Version 6.5.4
9 node ES cluster
3 node Kibana cluster
I recently had a problem implementing TLS within our cluster. After implementing TLS in our QA environment and taking a lot of notes along the way, I thought that deploying it to our prod environment would have been fairly easy. Initially I went through the steps that I annotated for our QA envrionment and created our CA/certs off that documentation, obviously changing node names etc for the prod environment.
After deploying the certs and configuring the yaml files in our prod envrionment I figured that things would connect fairly quickly. Unfortuantely it didn't work out so easily. I initially started with just one ES node abc.gov (xpack/TLS enabled) and the kibana node 234.gov (xpack/TLS enabled) that its paired with through the kibana yaml file. This didnt work as I kept getting a Failed to authenticate user Kibana error message, which obviously mean that the kibana password isnt working. I turned on three of the ES nodes in the cluster (xpack/TLS enabled) to see if that would help. No luck. I turned on all of the ES nodes, no luck.
I did some troubleshooting, doublechecking certs, yaml syntax , etc with no luck. I then stumbled across an error in our Kibana Alerts section that said "Low - Not resolved - Configuring TLS will be required to apply a Gold or Platnium license when security is enabled." As we had just updated our license I thought that maybe there was a license issue, there wasn't in the end, but this sent me down the perverbial rabbit hole thinking that the license was messed up for some reason.

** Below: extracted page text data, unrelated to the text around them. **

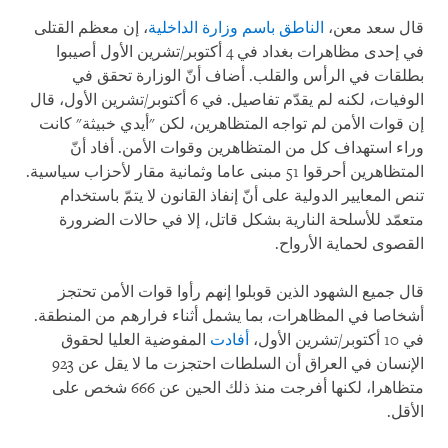
قال سعد معن،
الناطق باسم وزارة الداخلية
، إن معظم القتلى
في إحدى مظاهرات بغداد في 4 أكتوبر/تشرين الأول أصيبوا
بطلقات في الرأس والقلب. أضاف أنّ الوزارة تحقق في
الوفيات، لكنه لم يقدّم تفاصيل. في 6 أكتوبر/تشرين الأول، قال
إن قوات الأمن لم تواجه المتظاهرين، لكن "أيدي خبيثة" كانت
وراء استهداف كل من المتظاهرين وقوات الأمن. أفاد أنّ
المتظاهرين أحرقوا 51 مبنى عاما وثمانية مقار لأحزاب سياسية
.
تنص المعايير الدولية على أنّ إنفاذ القانون لا يتمّ باستخدام
متعمّد للأسلحة النارية بشكل قاتل، إلا في حالات الضرورة
القصوى لحماية الأرواح
.
قال جميع الشهود الذين قوبلوا إنهم رأوا قوات الأمن تحتجز
أشخاصا في المظاهرات، بما يشمل أثناء فرارهم من المنطقة.
في 10 أكتوبر/تشرين الأول،
أفادت
المفوضية العليا لحقوق
الإنسان في العراق أن السلطات احتجزت ما لا يقل عن 923
متظاهرا، لكنها أفرجت منذ ذلك الحين عن 666 شخص على
الأقل.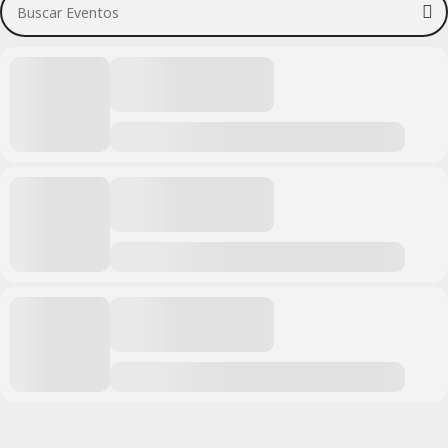
Buscar Eventos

After troubleshooting the license issue and determining that this probably wasnt the problem I went looking for other possible issues. I ran across two other potential problems, the first being that we dont neccessarily have dedicated master nodes although our three kibana nodes are linked to abc5app.gov, def5app.gov and ghi5app.gov. Our system is setup with discovery.zen.minimum_master_nodes: 3 but everything elses is set on the default master.node settings, so nothing specifically dedicated if I'm understanding this correctly.
The second issue was that our discovery.zen.ping.unicast.hosts: were set up as ABC5APP, DEF5APP, GHI5APP, etc yet when we created our certs we just put in abc5app, def5app, ghi5app, etc. So syntactically these are not the same.
After recreating the certs with all or our possible syntax variables and deploying them I went back to trying to connect abc5app.gov with kibana 234app.gov, no luck. I then turned on the three ES nodes that are linked to the kibana nodes and turned on all three kibana nodes, no luck. After turning all of the nodes in our cluster back on with the new certs that had all the syntax combos implemented everything linked up. So the questions here after this multiparagraph report are this:
- Is my assumption correct that in order to implement TLS your cluster needs access to a master node? Not sure if I'm phraseing that correctly but it seems like this could have been a potential issue for our TLS deployment. The lack of access to a master node could have been creating the Failed to authenticate error potentially?
- How important is it that we have our master nodes dedicated so that ES doen't just pick one? As our envrionments are still new but will grow later it seems like establishing master nodes now will help us as we implement hot warm architecture in the future.
- As far as syntax goes for cert creation how specific does the --dns field have to be compared to the hosts listed in discovery.zen.ping.unicast.host? ie abc5app vs ABC5APP
- Is there a way to test your certs via curl for server to server so that you can know if they are the issue or not? I've tried things after researching online to no avail.